I already have nodebb setup, I noticed that import.config.json has a setup script built in, do I have to either a) remove it, or b) fill it out with the contents of nodebbs config.json?
-
Oh awesome, congrats for getting that far! I think at this point you'll have to ask the creator of the importer, @bentael - I didn't run into that error myself. If the actual import worked but creating the config didn't, yeah maybe you could create one yourself and see what happens?
-
@psychobunny Think I got it, removing
--flush
and it's now going through users.Once I'm sure I know the process, I'll create a guide on the wiki page for anyone else that needs it.
-
awesome. hope it works out, I have no idea how long its going the import process is for something as big as yours
-
@psychobunny Users went over within about 5-10 minutes, however it's only transferred 5 of my 25,000 posts. So not really sure why that is.

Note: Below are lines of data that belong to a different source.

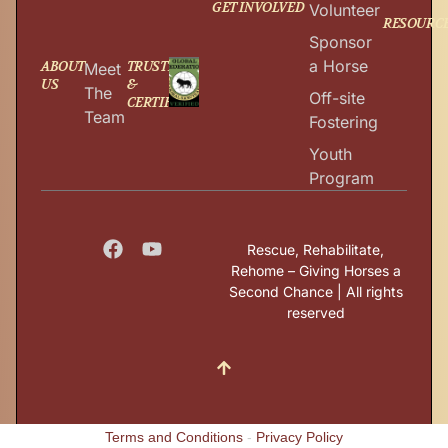
GET INVOLVED
Volunteer
RESOURC
Sponsor
a Horse
ABOUT
TRUSTED
Meet
US
&
The
Off-site
CERTIFIED
Team
Fostering
Youth
Program
Rescue, Rehabilitate,
Rehome – Giving Horses a
Second Chance | All rights
reserved
Terms and Conditions
-
Privacy Policy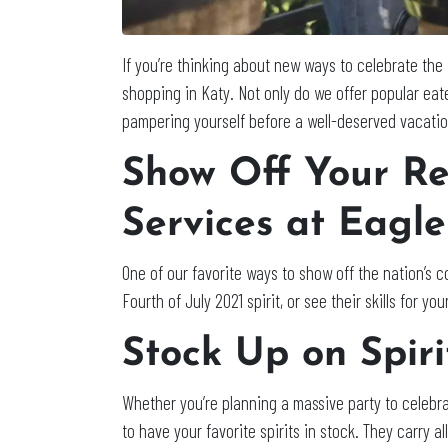
If you’re thinking about new ways to celebrate the
shopping in Katy. Not only do we offer popular eat
pampering yourself before a well-deserved vacation
Show Off Your Re
Services at Eagl
One of our favorite ways to show off the nation’s col
Fourth of July 2021 spirit, or see their skills for 
Stock Up on Spiri
Whether you’re planning a massive party to celebra
to have your favorite spirits in stock. They carry a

5 threads, and only the OP, no replies.
-
yeah I found that posts take forever, about 500 posts took 3 minutes... so a rough extrapolation would suggest it would take you two and a half hours
Not sure if there are any optimizations that could be made in the importer, I imagine that @bentael has some ideas in mind for the future. For your sake I really hope it works the first try (he has some "time machine" feature in there that lets you import just the first 100 posts or something, which I really recommend you trying to test drive everything)
-
@psychobunny The posts are there, but got an error:
Importing Topics ...
[import][warn] [c:1] skipping topic:_tid:"2" --> _cid:valid: true _uid:valid: false
[import][warn] [c:2] skipping topic:_tid:"3" --> _cid:valid: true _uid:valid: false
[import][debug] [c:3] saving topic:_tid: 4
[import][debug] [c:4] saving topic:_tid: 6
[import][debug] [c:5] saving topic:_tid: 7
[import][debug] [c:6] saving topic:_tid: 8
[import][warn] [c:7] skipping topic:_tid:"9" --> _cid:valid: true _uid:valid: false
[import][debug] [c:8] saving topic:_tid: 10/home/a_5mith/nodebb/src/socket.io/index.js:199
var clients = io.sockets.clients();
^
TypeError: Cannot read property 'sockets' of undefinedTime taken I can live with, my forum is still running, this is a backup from last week, so have the time to check these things.

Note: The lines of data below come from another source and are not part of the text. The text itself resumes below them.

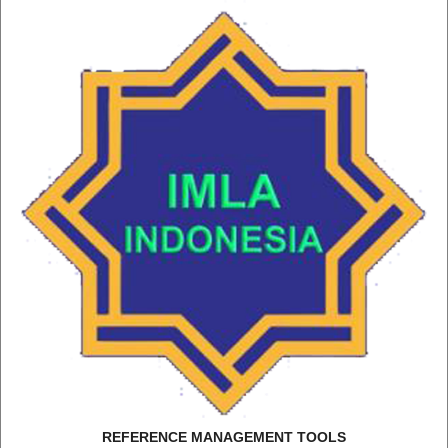
REFERENCE MANAGEMENT TOOLS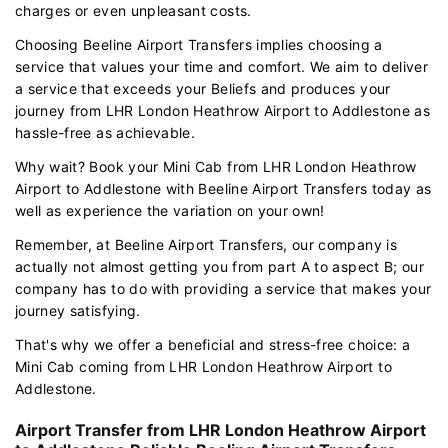
charges or even unpleasant costs.
Choosing Beeline Airport Transfers implies choosing a
service that values your time and comfort. We aim to deliver
a service that exceeds your Beliefs and produces your
journey from LHR London Heathrow Airport to Addlestone as
hassle-free as achievable.
Why wait? Book your Mini Cab from LHR London Heathrow
Airport to Addlestone with Beeline Airport Transfers today as
well as experience the variation on your own!
Remember, at Beeline Airport Transfers, our company is
actually not almost getting you from part A to aspect B; our
company has to do with providing a service that makes your
journey satisfying.
That's why we offer a beneficial and stress-free choice: a
Mini Cab coming from LHR London Heathrow Airport to
Addlestone.
Airport Transfer from LHR London Heathrow Airport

All the topics are there, it just seems that after 3 warnings it stops. I've even looked through 2 different topics one with and one without the warning, they look the same to me from a quick inspection.
-
TypeError: Cannot read property 'sockets' of undefined
hmm... my first guess is that your version of NodeBB isn't compatible with the importer. I know that it's good for 0.4.1 but not sure if anything new has broken it. Try downgrading to 0.4.1 (after the import, the upgrade command should take care of the rest)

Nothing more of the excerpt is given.